Before we move on to the next example, let’s contemplate Well’s original intent of the incentive plan. The likely intent of Well’s plan initially was to grow their consumer client revenues organically by offering additional relevant products to existing clients. The notion of growing business organically is a sound one. The plan objective failed because it spawned a numbers game to earn incentives instead of a plan to increase client satisfaction, grow organic revenues and improve client retention. This further illustrates the virtue of thoroughly analyzing the potential outcomes of an incentive plan before putting it into action. Let’s examine another example of ill-conceived incentives with unintended consequences:

I once worked for a professional services firm that offered 20% commissions on all client sales. Anyone on the staff originating a client would receive an incentive equal to 20% of the net client revenues.

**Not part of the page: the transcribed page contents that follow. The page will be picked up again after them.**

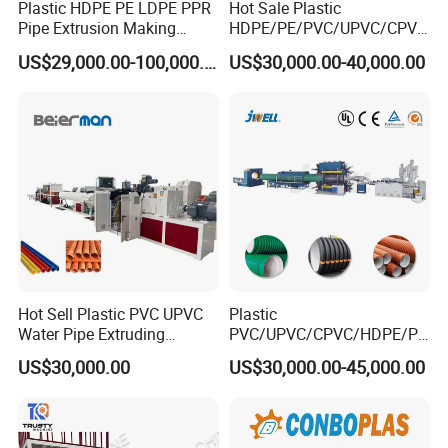
Plastic HDPE PE LDPE PPR
Hot Sale Plastic
Pipe Extrusion Making
HDPE/PE/PVC/UPVC/CPVC
Machine Production Line
/HDPE/PPR/LDPE/PPR
US$29,000.00-100,000.00
US$30,000.00-40,000.00
Extruder Machinery Plant
Agricultural Drip Irrigation
for Water Gas Supply and
Hose Pipes Extrusion
Drainage
Making Machine
Hot Sell Plastic PVC UPVC
Plastic
Water Pipe Extruding
PVC/UPVC/CPVC/HDPE/PP
Production Machine Line
R/LDPE/PPR/ Drip Irrigation
US$30,000.00
US$30,000.00-45,000.00
with Good Price
Hose/Conduit
Cable/Corrugated/Sewage/
Pipe Tube/Sheet
Extruder/Extrusion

The incentive plan was very lucrative for the staff so there was no lack of motivation to generate sales. The average client retainer for the firm was about $15,000 per month. The company was a major player in its industry with a premium service offering and did not want to take on “commodity” clients. Commodity clients were miserly, overworked the staff, switched firms frequently, and did not value the firm’s premium service offering.   

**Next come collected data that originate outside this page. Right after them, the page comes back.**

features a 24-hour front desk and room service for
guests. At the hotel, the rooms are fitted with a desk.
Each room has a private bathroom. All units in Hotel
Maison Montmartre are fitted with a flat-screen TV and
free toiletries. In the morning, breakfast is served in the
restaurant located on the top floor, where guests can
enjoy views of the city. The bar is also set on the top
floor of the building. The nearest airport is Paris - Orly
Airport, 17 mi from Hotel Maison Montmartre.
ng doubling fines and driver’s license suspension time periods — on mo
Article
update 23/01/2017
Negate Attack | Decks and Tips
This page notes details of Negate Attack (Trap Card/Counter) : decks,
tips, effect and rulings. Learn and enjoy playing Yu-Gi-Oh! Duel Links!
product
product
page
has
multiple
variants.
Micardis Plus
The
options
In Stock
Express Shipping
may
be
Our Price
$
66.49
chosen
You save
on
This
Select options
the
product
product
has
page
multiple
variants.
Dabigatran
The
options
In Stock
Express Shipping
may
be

So, the firm’s incentive plan inadvertently created a sales atmosphere without quality or dollar constraints to qualify new clients. The race was on for the staff to bring in a new client and be rewarded with a 20% commission. We engaged commodity clients to our detriment at times when we would have benefitted from better qualifying the clients and fully maintaining our premium reputation. One $15,000 per month client trumps three $5,000 per month clients without question. The incentive plan was subsequently modified to be consistent with our underlying vision of solely engaging quality clients. Additionally, the 20% commission proved to be too expensive for the firm’s cost structure so it was reduced to a more appropriate percentage.    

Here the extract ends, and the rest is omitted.